The main results are detailed in Table 3. This table presents the total number of SNPs that are included in each of the 10 pathways under analysis. As was mentioned before, the algorithm was repeated 80 times in all cases. This means that not all the SNPs were employed for the process of classification of cases and controls. For example, for the adipocytokine signaling pathway, which has a total of 752 SNPs, only 496 were employed in any of the iterations for the classification of individuals in cases and controls. Figure 3 shows the AUC values of the 80 iterations performed for the adipocytokine signaling pathway in the case of cases and controls (phenotype) and for 5 different permutations of the 1000. For the graphical representation and for the comparison of wins in pathway versus permutated, AUC values are ordered from highest to lowest. In this case, the phenotype curve (in green) does not seem to classify cases and controls in a better way than the permutated ones. Please note that as can be observed in Table 3, the average AUC value of the 80 cycles of phenotypes is 0.535858, while in the case of case of permutated cases and controls it is 0.537543, which means it is 0.31% lower. The column called win subsets indicates the percentage of times when the AUC value of the phenotype is higher than the permutated ones.
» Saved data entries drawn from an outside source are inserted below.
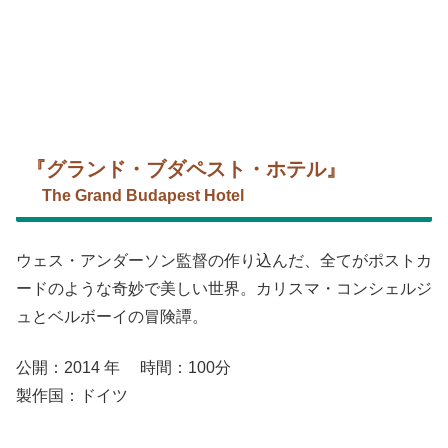
『グランド・ブダペスト・ホテル』
The Grand Budapest Hotel
ウェス・アンダーソン監督の作り込んだ、全てがポストカ
ードのような奇妙で美しい世界。カリスマ・コンシェルジ
ュとベルボーイの冒険譚。
公開：2014 年 時間：100分
製作国：ドイツ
Something similar happens in the case of the insulin resistance pathway, where the percentage of the win pathways is 29.75% and the values of the AUC and the average permutated AUC are 0.555483 and 0.556201, respectively (−0.13%). Therefore, in this case, as in the adipocytokine signaling pathway, there does not seem to be any relationship between the two pathways and colorectal cancer. Please also note how in Figure 4 the curve of Phenotype does not seem to be higher than the permutated ones. In addition, for the longevity regulating pathway, whose curve is represented in Figure 5, the situation is similar and no significant influence of those pathways on colorectal cancer can be reported.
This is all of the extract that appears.